Exports of Fresh Produce to China Are About to Get Really Big

China’s second largest ecommerce company, JD.com, just invested US$70 million in an importer of fresh produce, FruitDay. FruitDay is one of many firms seeking to deliver fresh fruit and vegetables to China’s middle class.  They claim to deliver in up to 300 cities, but the vast majority of sales probably come from less than 10 cities.

One reason for this is differing income levels across cities, but more importantly is the lack of cold chain infrastructure across China.  Modern cold storage facilities are expensive and until recently few companies were willing to pay for it.

Today the cost of land is so high in many cities that it can be impossible to create a winning business plan for cold storage facilities.  Similar problems arise for operators of cold storage trucks.  These are problems that will be solved, even if it involves local government subsidizing land used for cold storage facilities.   I expect that the Shanghai Free Trade Zone will soon host a few of these facilities.

Imported = Safe

Chinese consumers associate imported fruit and vegetables with safety and quality, as they do with imported milk.  This creates a willingness to pay a premium.  Additionally, consumers have less trust in what they buy in a store, believing that produce has passed through multiple distributors to get to the store.
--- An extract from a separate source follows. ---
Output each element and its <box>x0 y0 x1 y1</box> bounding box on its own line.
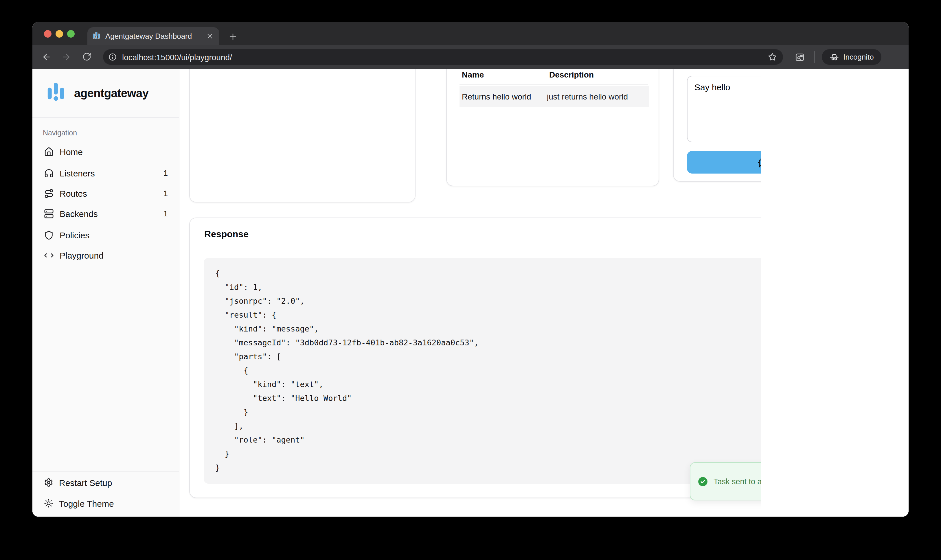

And so even if it was high quality originally, it may have been diluted or mixed with lower quality produce somewhere along the way.

Buying Directly Online Makes Consumers More Comfortable

Buying online directly from the importer and having produce delivered direct to the home by the importer gives greater comfort that the produce is what it says on the packet (and if it turns out not to be the case, there is at least a single company to go after).  Demand ranges from traditional apples to cherries, avocados and kiwis. This is good news for many farmers outside China.

Expect Chinese Investment in Overseas Farms

Producers of fruits and vegetables can expect to see rapidly growing demand for a wide range of their output.  As usual this will likely be accompanied by large flows of Chinese capital to invest in farms. I see this today in countries ranging from Chile, to the United States and to many parts of South East Asia.  I have not seen it, but it would not surprise me if we see agricultural exports from Japan to China growing fast also, given the Chinese middle class fascination with the quality of all things Japanese.


Greater international competition will directly or indirectly lead to greater consolidation, investment in domestic agriculture, and an acceleration in raising standards. This will be good news for international cold storage logistics service providers, both by air and ship.  It’s also good news for governments that subsidize their farmers – there should be less need to do so.  And finally, it’ll be good news for the Chinese government that wants the domestic agricultural industry to shape up and improve its quality and safety.